DERAEDT, Lettres, vol.4 , p. 223

16 mar 1863 Constantinople BAILLY_VINCENT de Paul aa

Une exposition à Constantinople. – Une révolution en Russie. – Il faut ici un séminaire patriarcal, un centre d’action apostolique et scientifique: « c’est là, ce me semble, un des buts de notre congrégation ». – Une affreuse canaille. – « Il me tarde d’être à Rome, je voudrais être toujours ici, je voudrais être en France ».

Informations générales
  • DR04_223
  • 1939
  • DERAEDT, Lettres, vol.4 , p. 223
  • Orig.ms. ACR, AG 69; D'A., T.D. 27, n. 69, pp. 62-63.
Informations détaillées
  • 1 APOSTOLAT DE LA VERITE
    1 BULGARES
    1 COMMERCE
    1 GRECS
    1 IDEES REVOLUTIONNAIRES
    1 RETOUR A L'UNITE
    1 SEMINAIRES
    1 TURCS
    1 VOYAGES
    2 BAILLY, BERNARD
    2 BAILLY, EMMANUEL
    2 BARAGUEYS d'HILLIERS, ACHILLE
    2 BRUNONI, PAOLO
    2 GALABERT, VICTORIN
    2 HERZEN, ALEXANDRE IVANOVITCH
    2 NAPOLEON III
    2 STIERNON, DANIEL
    3 CONSTANTINOPLE
    3 KADI-KOY
    3 ROME
    3 RUSSIE
    3 SOLFERINO
    3 TURQUIE
  • AU PERE VINCENT DE PAUL BAILLY
  • BAILLY_VINCENT de Paul aa
  • Constantinople, 16 mars 1863.
  • 16 mar 1863
  • Constantinople
La lettre

N° 9

Cher ami,

Le P. Galabert est parti, le sultan a pris ce soir une nouvelle femme. Je devais aller voir la fête des chandelles, je ne l’ai pas vue. On cherche un honnête homme parmi les Bulgares; jusqu’à présent, on ne l’a pas trouvé. Le trouvera-t-on? Question bien plus que problématique. Constantinople est plus sale encore que ses faubourgs. Les femmes turques se ruent sur l’exposition, où, dit-on, il n’y a rien. Mais une exposition à Constantinople, c’est plus qu’une révolution, c’est comme une demi-douzaine de révolutions. J’ai voulu la voir aujourd’hui. On ne laissait entrer que les femmes. Or… Frère Emmanuel, finissez le syllogisme. A propos de révolution, on nous en annonce une en Russie, bien plus belle que celle des Grecs, bien plus belle que celle d’Italie, que 48, que 1830, que 93. Tous les boyards seront rôtis, tous les enfants seront mangés, toutes les dames seront démariées, pour avoir tous les maris qui leur passeront par la tête. Herzen(1) est un modéré, un retardataire, un réactionnaire auprès de ce que vous allez voir. La Turquie a une peur bleue de la Russie, qui a une peur rouge de la révolution, laquelle a des espérances très noires; enfin, tout cela n’est pas blanc.

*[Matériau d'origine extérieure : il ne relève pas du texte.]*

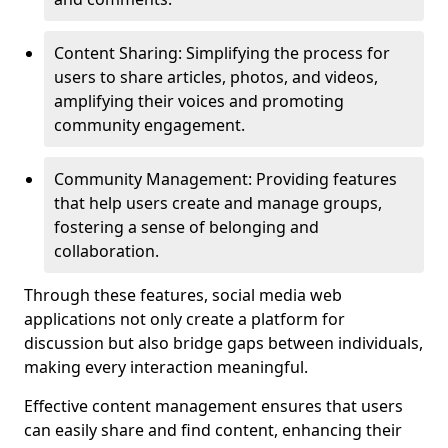
Content Sharing: Simplifying the process for
users to share articles, photos, and videos,
amplifying their voices and promoting
community engagement.
Community Management: Providing features
that help users create and manage groups,
fostering a sense of belonging and
collaboration.
Through these features, social media web
applications not only create a platform for
discussion but also bridge gaps between individuals,
making every interaction meaningful.
Effective content management ensures that users
can easily share and find content, enhancing their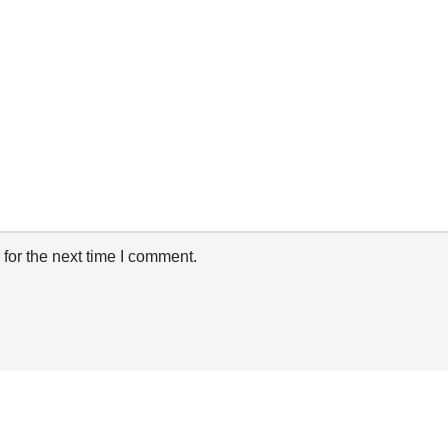
for the next time I comment.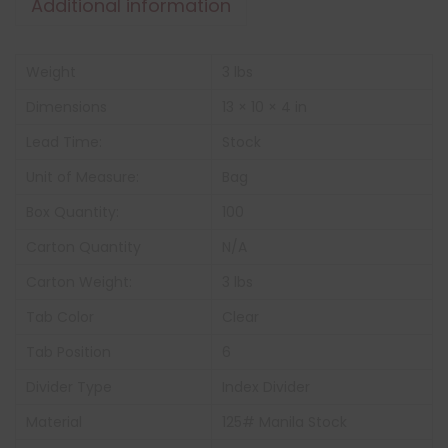
Additional information
Weight
3 lbs
Dimensions
13 × 10 × 4 in
Lead Time:
Stock
Unit of Measure:
Bag
Box Quantity:
100
Carton Quantity
N/A
Carton Weight:
3 lbs
Tab Color
Clear
Tab Position
6
Divider Type
Index Divider
Material
125# Manila Stock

L’empereur des Français a ici un fameux ambassadeur. Jamais personne n’a su mieux faire jouer la comédie. On dit qu’il va être remplacé par un grognard, Baraguay d’Hilliers(2).

Priez bien Dieu pour que je sache que faire. Evidemment, il faut ici un séminaire patriarcal, un centre d’action apostolique et scientifique. Eh bien! C’est là, ce me semble, un des buts de notre Congrégation(3). Savez-vous ce qui m’épouvante? C’est la cherté des terrains. A une lieue de Constantinople, les terrains sont à 12.000 francs l’hectare et plus. Quant aux Bulgares, c’est la plus affreuse canaille qu’on puisse se figurer. Mgr Brunoni, après force recherches, croit avoir trouvé un honnête homme; il avait planté là sa femme et donné sa fille en pouvoir de mari à je ne sais plus qui. C’est pire que de la boue, c’est de la crotte. Enfin, il faut les aimer; c’est notre prochain.

Arriverai-je à Rome le 17 ou le 23? Je l’ignore encore. Il me tarde d’être à Rome; je voudrais être toujours ici; je voudrais être en France. Que je voudrais de choses impossibles à la fois! Autre détail. Voilà trois semaines que je demande l’ouvrage le plus remarquable que les Grecs aient écrit en matière religieuse. Les Grecs n’ont rien écrit depuis vingt ans, et pour avoir quelque chose de remarquable, il faut remonter à quatre-vingts [ans] . Il est 10 heures à Constantinople, 9 1/2 à Rome. Je vous envoie ma bénédiction. Bonsoir. Allez vous coucher, et moi aussi.

E.D'ALZON.
Notes et post-scriptum
Si Bernard est encore avec vous, dites-lui mille choses de ma part.1. Le ms a *Hertzen*.
2. Maréchal de France (1795-1878). Eut une part importante à la victoire de Solferino.
3. Le scolasticat assomptioniste créé à Kadi-Köy en 1895 deviendra ce centre rayonnant que le P. d'Alzon appelait de ses voeux. Une pléiade de savants y trouvèrent leur vocation, et c'est là notamment que furent créés en 1897 les *Echos d'Orient*, ancêtre de la *Revue des Etudes Byzantines*. Voir D. STIERNON, *La science assomptioniste au service de l'Unité en Orient*, dans *Pages d'Archives* 2, pp. 453-466 (mars 1965).